Many clients request monthly shredding, while others need only quarterly pickups. A few customers seek annual pickups or are one-time jobs, Kantor said.
Each job is quoted separately, but Kantor said Global Shred can usually handle shredding 25 percent cheaper than a company can shred its own documents and with fewer opportunities for security breaches.
“You don’t want a low-level employee with access to sensitive documents and you don’t want your executives standing at a shredder all day,” Kantor said.
Global Shred has five trucks with hydraulically powered shredders capable of shredding 5,000 pounds, or 7,500 banker boxes of paper, an hour. Global Shred shreds 300 tons of paper each month-staples, paper clips and all.
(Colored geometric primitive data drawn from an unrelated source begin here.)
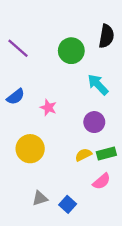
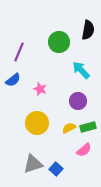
purple line: (18, 48) -> (19, 52), moved, turned 72
yellow circle: (30, 149) -> (37, 123), moved
gray triangle: (40, 198) -> (33, 164), size x1.5

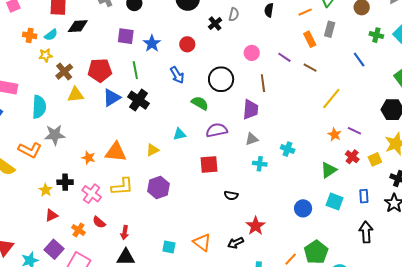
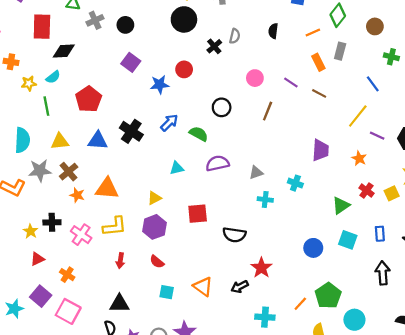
cyan semicircle: (51, 35) -> (53, 77), moved
purple square: (126, 36) -> (131, 62), moved, turned 30
blue star: (152, 43) -> (160, 85), moved, turned 30
red pentagon: (100, 70) -> (89, 99), turned -30
green line: (135, 70) -> (46, 106), moved
brown cross: (64, 72) -> (69, 172), moved
blue arrow: (177, 75) -> (169, 123), moved, turned -102
black circle: (221, 79) -> (222, 107), size x0.7
brown line: (263, 83) -> (268, 111), turned 30
yellow triangle: (76, 95) -> (60, 141), moved
blue triangle: (112, 98) -> (98, 141), moved, turned 36
yellow line: (331, 99) -> (358, 116), moved
purple trapezoid: (250, 109) -> (320, 150), moved
purple line: (354, 131) -> (377, 136), moved
orange star: (335, 135) -> (359, 158), moved
yellow triangle: (153, 150) -> (154, 198), moved
red square: (209, 164) -> (198, 214), moved
black semicircle: (231, 195) -> (234, 235), size x1.5
red semicircle: (99, 222) -> (157, 262), moved
red arrow: (125, 233) -> (120, 261), moved

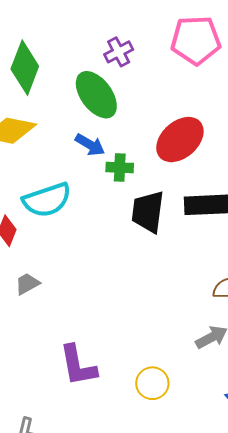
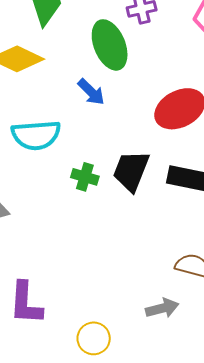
green cross: (120, 168) -> (85, 177), moved

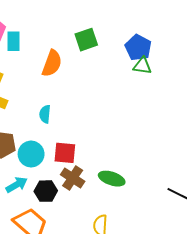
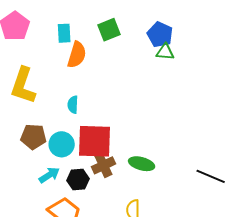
cyan rectangle: (13, 41) -> (64, 33), moved
red square: (65, 153) -> (94, 141), size x1.6
brown cross: (73, 178) -> (103, 165), turned 35

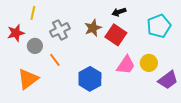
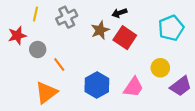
black arrow: (119, 12) -> (119, 13), moved
gray cross: (60, 30) -> (67, 17), moved
pink trapezoid: (126, 65) -> (133, 87), moved
orange triangle: (28, 79) -> (46, 93), moved

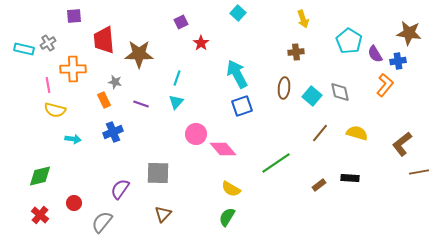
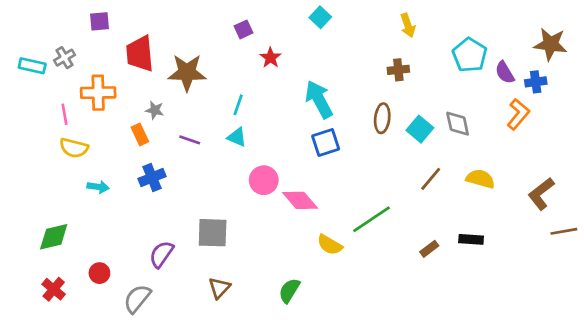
cyan triangle: (176, 102) -> (237, 137), turned -49
yellow semicircle: (231, 189) -> (330, 245), moved
green semicircle: (227, 217) -> (289, 291), moved

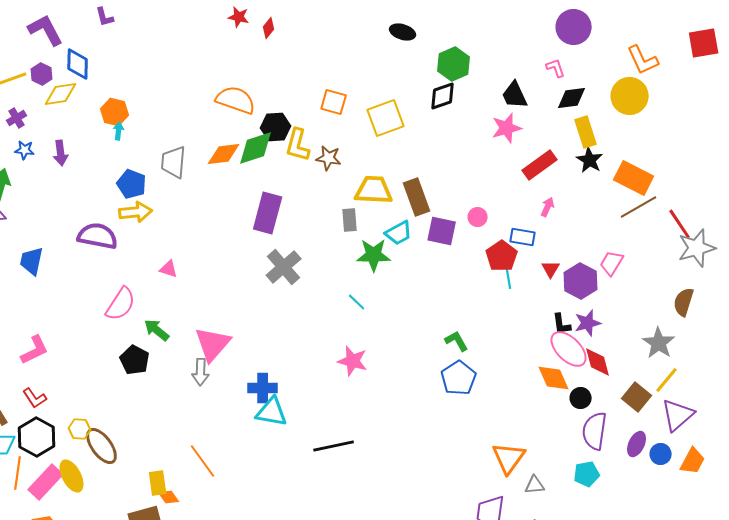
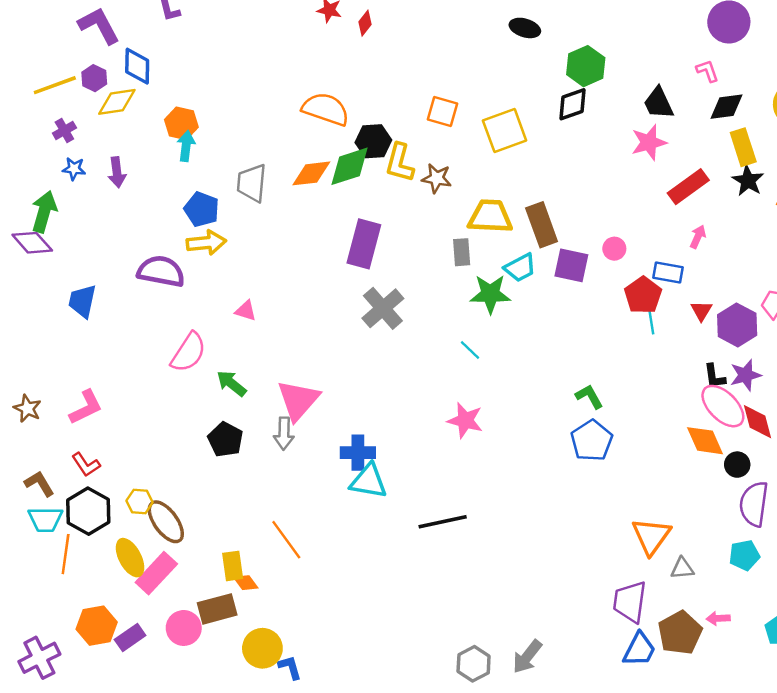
cyan arrow: (119, 131) -> (186, 146), size x1.4
black pentagon: (135, 360) -> (225, 439), moved
pink rectangle: (46, 482) -> (156, 573), moved

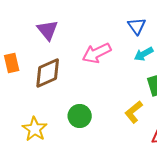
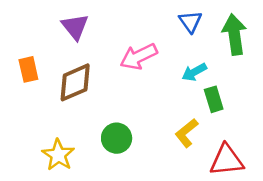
cyan arrow: (144, 54) -> (194, 72), moved

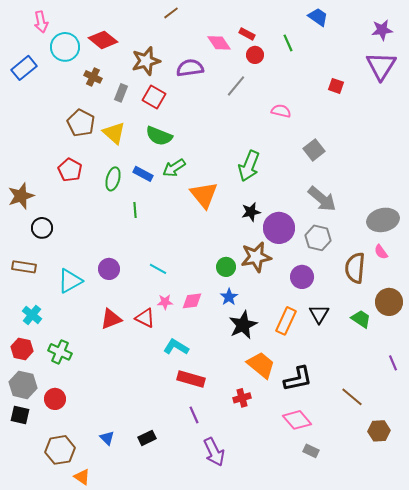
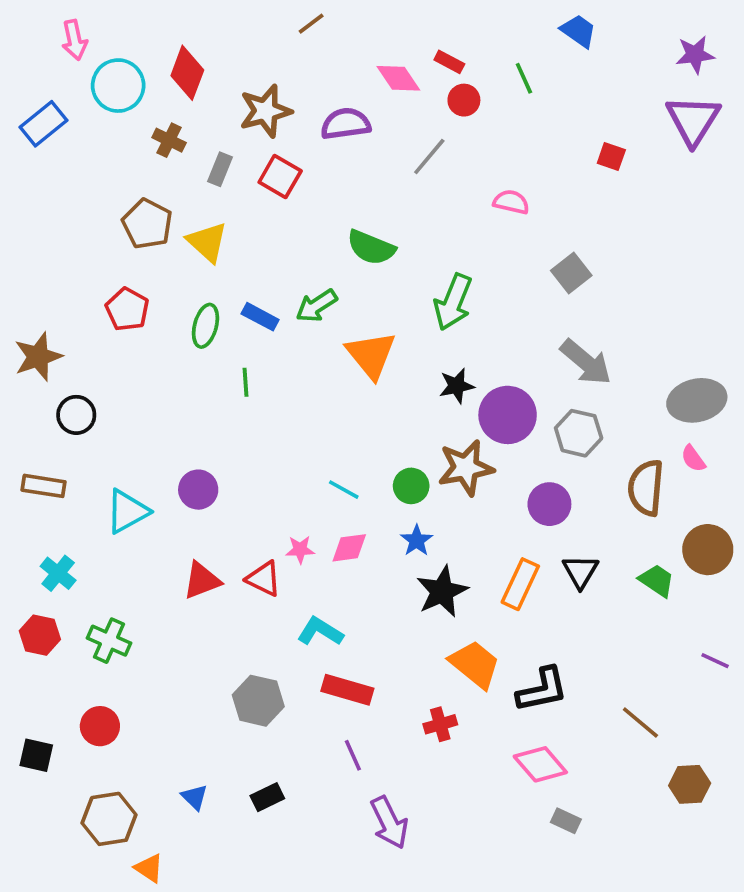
red diamond: (103, 40) -> (187, 73), turned 72
green semicircle: (159, 136) -> (371, 248), moved
cyan line: (158, 269) -> (344, 490), moved
purple line: (393, 363) -> (715, 661), turned -42
gray hexagon: (23, 385) -> (258, 701), moved

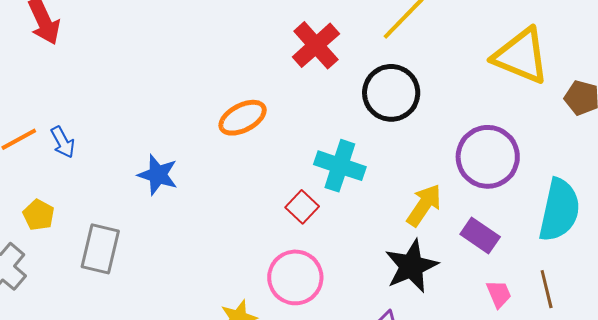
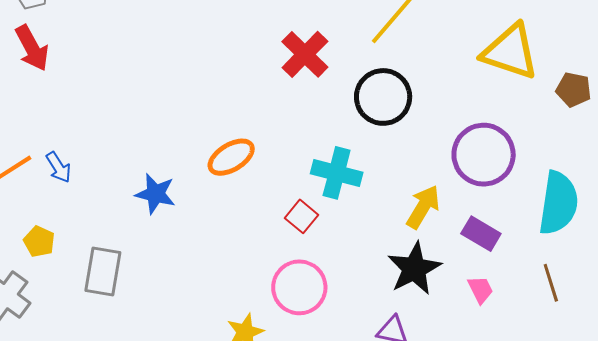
orange ellipse: (243, 118) -> (231, 157), moved
pink trapezoid: (499, 294) -> (480, 290), moved

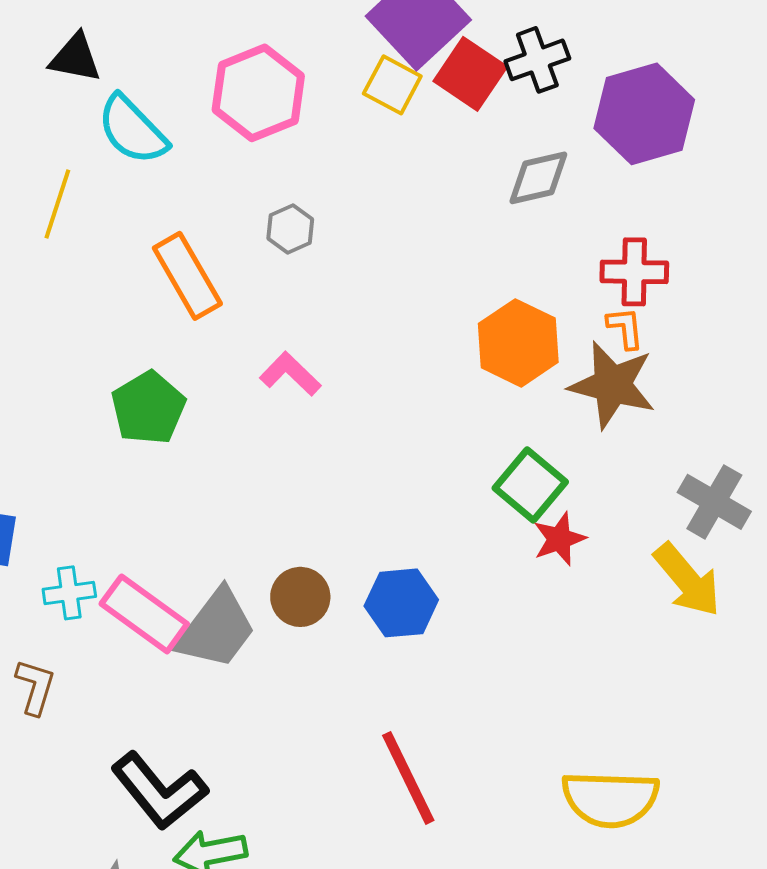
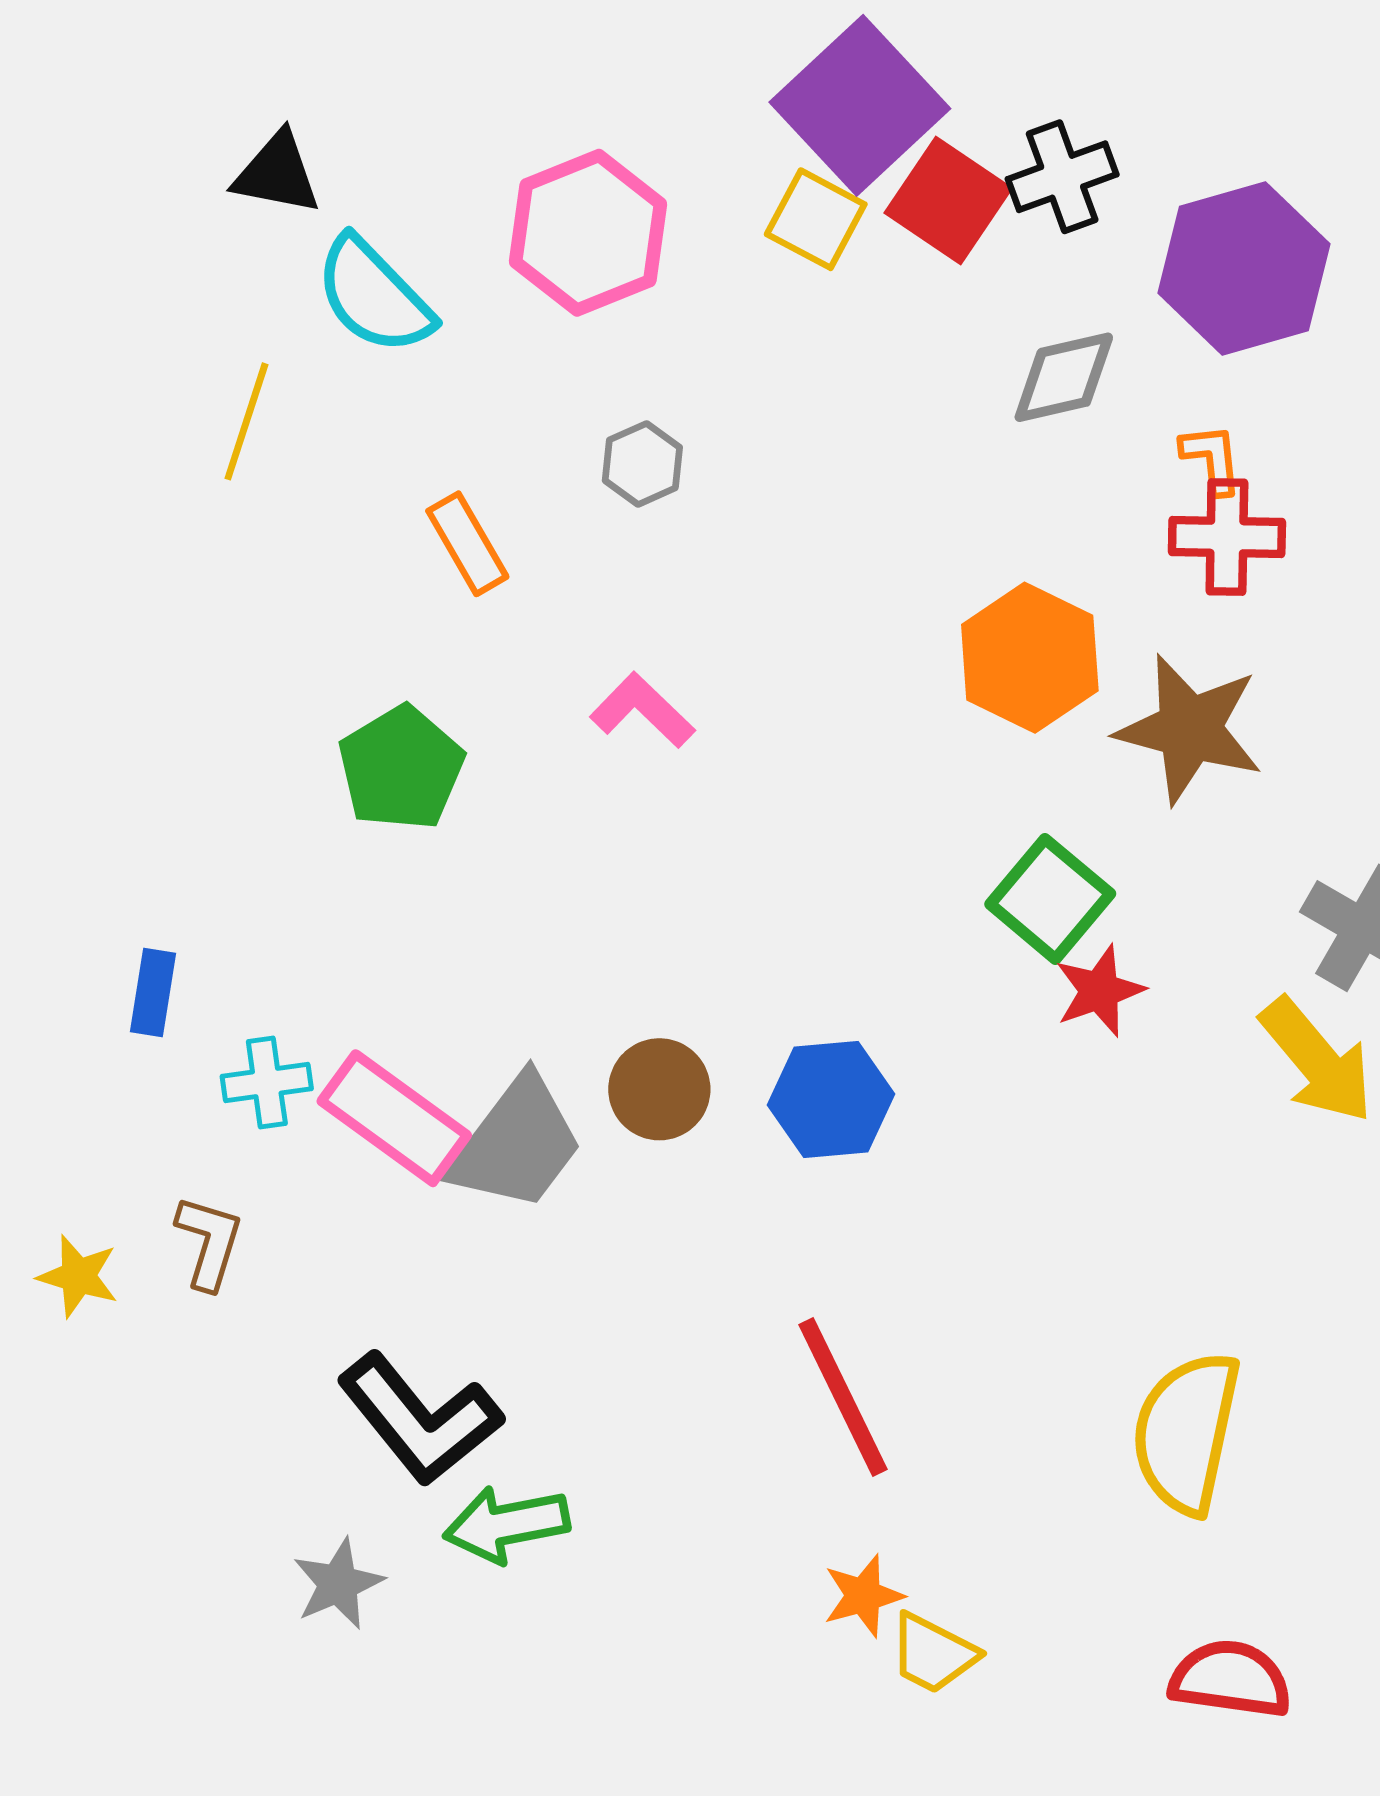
orange rectangle: (187, 276) -> (467, 544), size x0.7
orange L-shape: (625, 328) -> (1212, 459), moved
yellow semicircle: (610, 799) -> (1186, 1433), turned 100

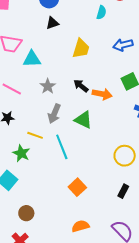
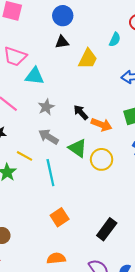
yellow trapezoid: (81, 48) -> (88, 59), moved
gray arrow: (54, 114) -> (48, 137), turned 90
yellow circle: (125, 156) -> (102, 159), moved
black rectangle: (123, 191) -> (107, 229), size x1.5

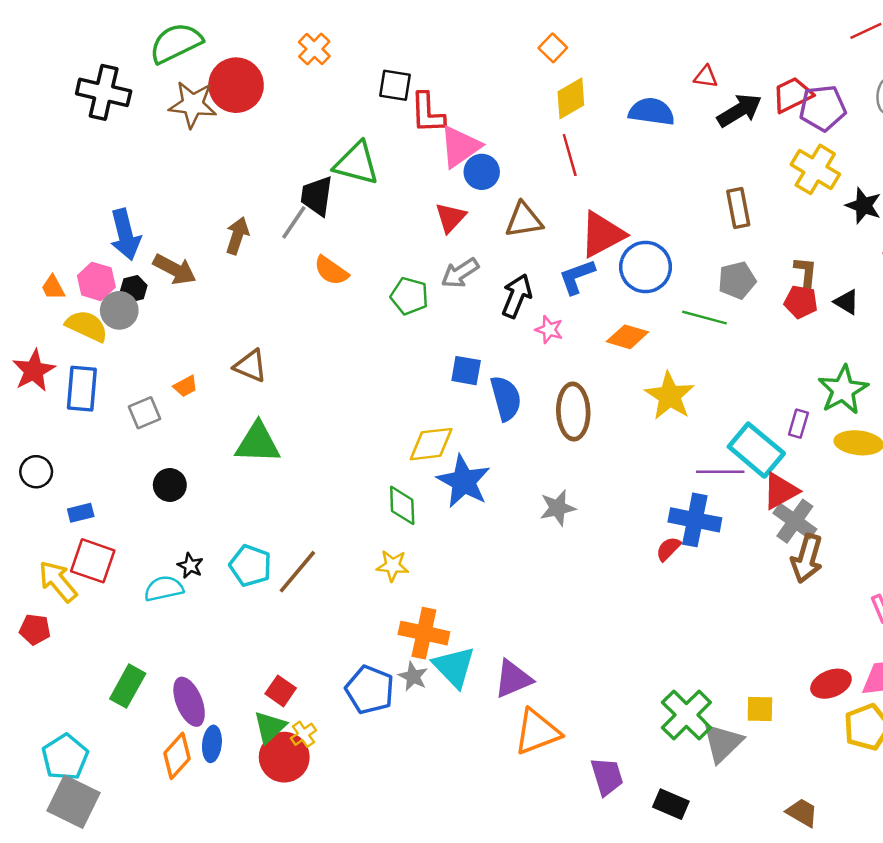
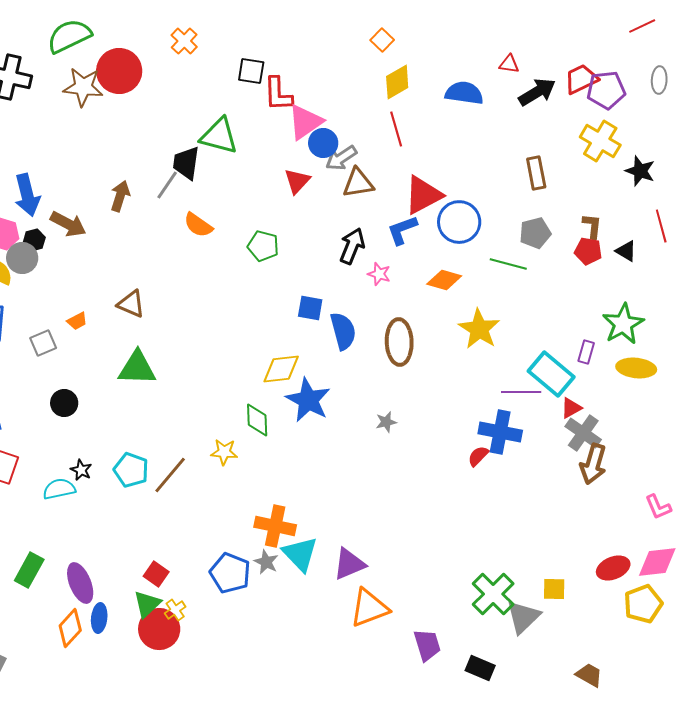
gray arrow: (460, 273) -> (341, 158), moved
red triangle: (780, 491) -> (571, 408), size x0.7
gray star: (558, 508) -> (386, 422), size x0.7
yellow star: (393, 566) -> (224, 452), moved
The shreddings are sold, at a small profit, to mills that make paper towels, napkins and facial tissue.
Kantor refuses to harness his ambitions.
“We’re definitely looking to accelerate our growth and to continually maximize our footprint,” Kantor said. “We want to grow organically and make strategic acquisitions.”
Kantor said he’s looking at expansion possibilities in Midwest and East Coast markets, including such Midwest targets as Chicago, St. Louis, Cincinnati, Cleveland, Louisville and Nashville, Tenn. While a bulked-up sales force is key to expansion, Kantor said he doesn’t have a set number of salespeople as a goal.
“When we find qualified people who are the right match, we’ll add them,” he said.
Though Kantor said he’d consider venture capital if the deal were right, he added that Global Shred has resources to expand on its own.
Industry sources admit there are challenges to luring venture capitalists to a perceived low-tech venture.
“This is not just another form of refuse pickup,” NAID’s Johnson said. “It’s more involved than that and there’s more at stake.”
Kantor is not dissuaded by talk that businesses are moving toward a paperless existence.
In fact, a recent University of Illinois study predicted a 16-percent increase in office paper use by 2010.
“Paper isn’t going away,” Kantor said. “There are still a lot of people who want a hard copy. They feel more secure with that. But at some point, those documents need to be disposed of, and we’ll be there for that.”